Another recently published volume, Soulful Grace: The Past in Poetry,

is a collection of poems inspired by objects in the historic Hart House on Old Saybrook’s Main Street. The poets whose work appears in this book, a publication of the Old Saybrook Historical Society, plan a public reading event from this book at the Hart House on Saturday, Aug. 27 at 3:30 p.m.

Pat’s other poetry group is the Guilford Poetry Group, a group in which she’s been a member for many years.

“One of the best things we do, both the Guilford and Connecticut River Poets, is that since 2012, for every exhibit at the Florence Griswold Museum, we write poetry to respond to the exhibit,” says Pat.

And then, as the temporary exhibit’s time is nearing an end, the poets and the museum’s directors plan a celebration with a poetry reading and live classical music played by an instrumental duo.

The poetry groups also work with students to encourage them to write poetry.

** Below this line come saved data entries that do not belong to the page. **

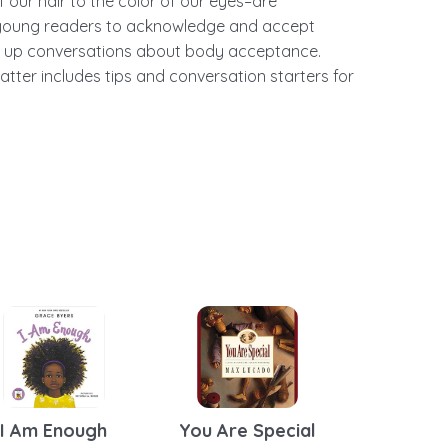
 our hair to the color of our eyes–are
 young readers to acknowledge and accept
en up conversations about body acceptance.
atter includes tips and conversation starters for
I Am Enough
You Are Special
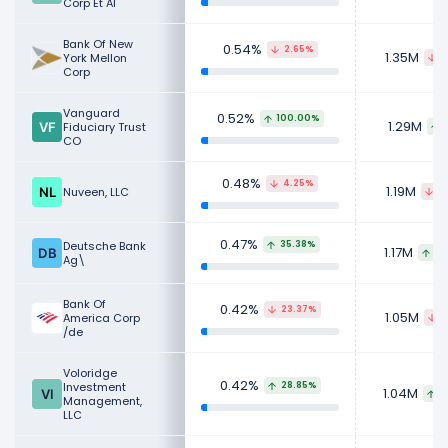
Corp Et Al
Bank Of New
0.54%
2.65%
1.35M
York Mellon
3
Corp
Vanguard
0.52%
100.00%
1.29M
Fiduciary Trust
CO
0.48%
4.25%
1.19M
Nuveen, LLC
5
0.47%
Deutsche Bank
35.38%
1.17M
30
Ag\
Bank Of
0.42%
23.37%
1.05M
America Corp
3
/de
Voloridge
0.42%
Investment
28.85%
1.04M
2
Management,
LLC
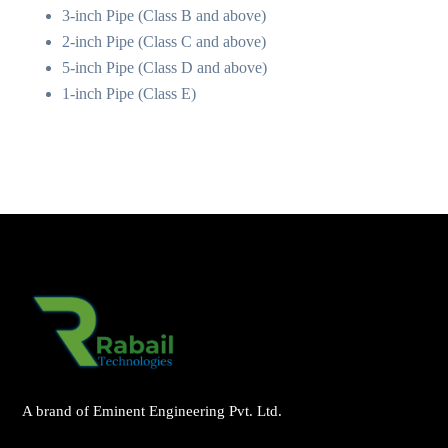
3-inch Pipe (Class B and above)
2-inch Pipe (Class C and above)
5-inch Pipe (Class D and above)
1-inch Pipe (Class E)
A brand of Eminent Engineering Pvt. Ltd.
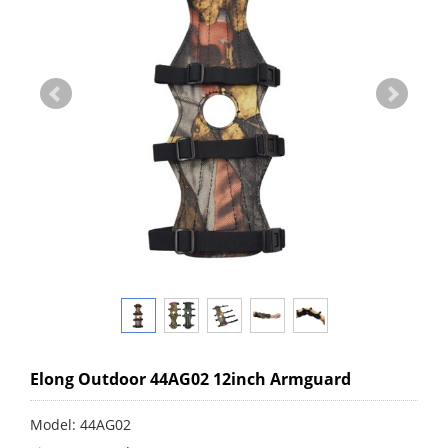
Elong Outdoor 44AG02 12inch Armguard
Model: 44AG02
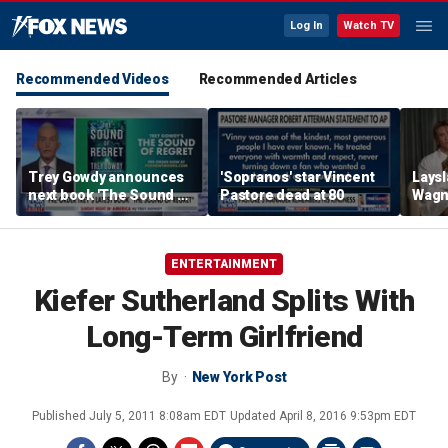
Log In
Watch TV
Recommended Videos
Recommended Articles
Trey Gowdy announces
'Sopranos' star Vincent
Laysl
next book 'The Sound of
Pastore dead at 80
Wagne
Regret'
seas
ENTERTAINMENT
Kiefer Sutherland Splits With
Long-Term Girlfriend
By
New York Post
Published
July 5, 2011 8:08am EDT
Updated
April 8, 2016 9:53pm EDT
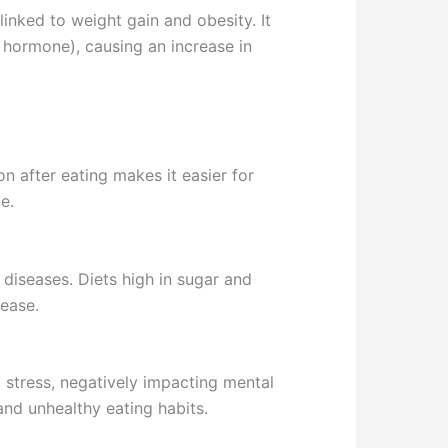
linked to weight gain and obesity. It
 hormone), causing an increase in
n after eating makes it easier for
e.
 diseases. Diets high in sugar and
sease.
d stress, negatively impacting mental
and unhealthy eating habits.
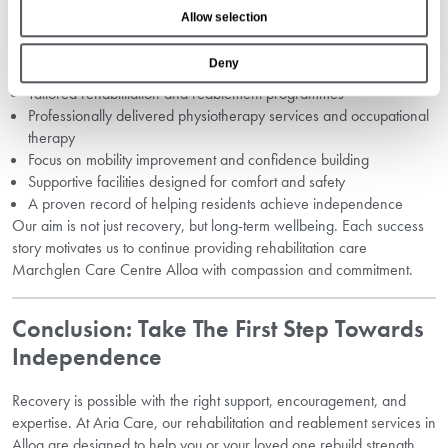
Services?
o
Allow selection
n
Choosing the right rehabilitation centre is an important decision. At
Deny
Aria Care, we offer:
Tailored rehabilitation and reablement programmes
Professionally delivered physiotherapy services and occupational
therapy
Focus on mobility improvement and confidence building
Supportive facilities designed for comfort and safety
A proven record of helping residents achieve independence
Our aim is not just recovery, but long-term wellbeing. Each success
story motivates us to continue providing rehabilitation care
Marchglen Care Centre Alloa with compassion and commitment.
Conclusion: Take The First Step Towards
Independence
Recovery is possible with the right support, encouragement, and
expertise. At Aria Care, our rehabilitation and reablement services in
Alloa are designed to help you or your loved one rebuild strength,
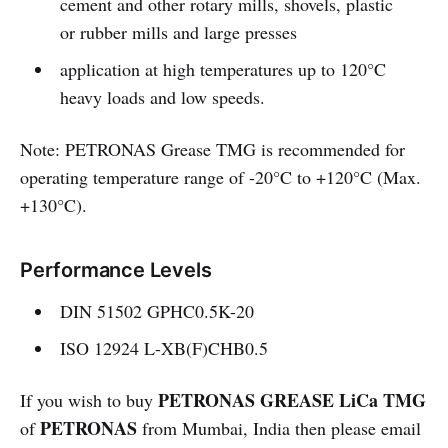
cement and other rotary mills, shovels, plastic
or rubber mills and large presses
application at high temperatures up to 120°C
heavy loads and low speeds.
Note: PETRONAS Grease TMG is recommended for
operating temperature range of -20°C to +120°C (Max.
+130°C).
Performance Levels
DIN 51502 GPHC0.5K-20
ISO 12924 L-XB(F)CHB0.5
PETRONAS GREASE LiCa TMG
If you wish to buy
PETRONAS
of
from Mumbai, India then please email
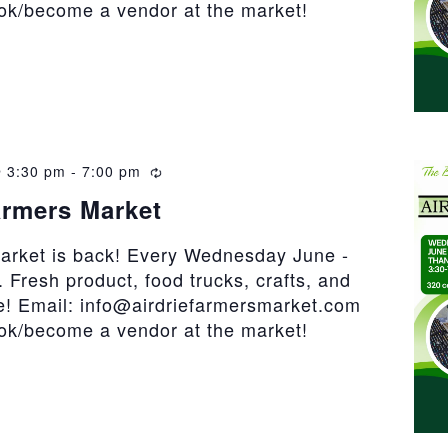
ook/become a vendor at the market!
 3:30 pm
-
7:00 pm
Recurring
armers Market
market is back! Every Wednesday June -
 Fresh product, food trucks, crafts, and
! Email: info@airdriefarmersmarket.com
ook/become a vendor at the market!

“Each January, we engage the Old Saybrook High School creative writing class and invite them to submit poetry and then we participate in the reading [at the Florence Griswold Museum] with them,” says Pat.

For a number of years, Pat and Nan McNeeley, another published poet, have served as the final judges for the annual Acton Library Poetry Contest each April. And in the past 18 months, Pat has taken on a broader role as a member of the Acton Library Board of Trustees.

Eight years ago, she started writing one poem a day. Now in retirement, she plans to write more, hoping to write enough to publish a second book of poems.

“Meditation, mindfulness, staying in the moment—these practices support my efforts to be a writer,” says Pat.